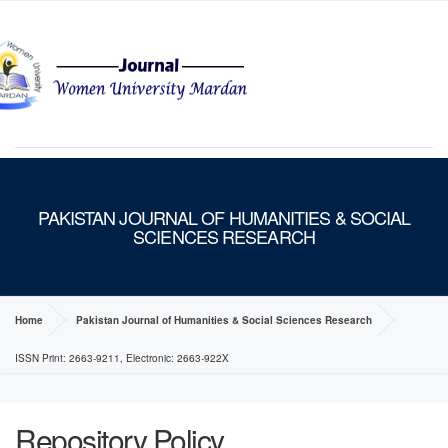
MENU
PAKISTAN JOURNAL OF HUMANITIES & SOCIAL
SCIENCES RESEARCH
Home
Pakistan Journal of Humanities & Social Sciences Research
ISSN Print: 2663-9211, Electronic: 2663-922X
Repository Policy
=======
# TASK DETAILS
Output the full listing verbatim; pictures stay out.

# REPLY TO THE TASK
MENU
PAKISTAN JOURNAL OF HUMANITIES & SOCIAL
SCIENCES RESEARCH
Home
Pakistan Journal of Humanities & Social Sciences Research
ISSN Print: 2663-9211, Electronic: 2663-922X
Repository Policy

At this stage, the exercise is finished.